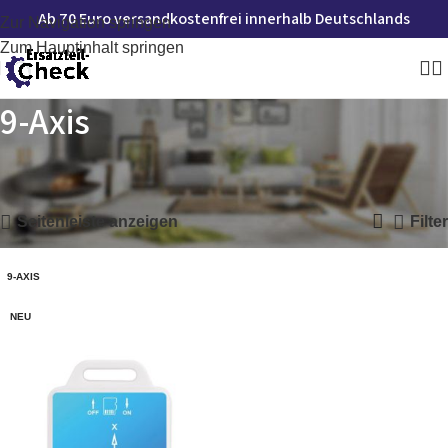
Ab 70 Euro versandkostenfrei innerhalb Deutschlands
Zur Navigation springen
Zum Hauptinhalt springen
9-Axis
Startseite
»
9-Axis
Einzelnes Ergebnis wird angezeigt
Seitenleiste anzeigen
Filter
9-AXIS
NEU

---

* **Problem**
List every line in the records above that contains the word "springen".

* **Your response**
Zur Navigation springen
Zum Hauptinhalt springen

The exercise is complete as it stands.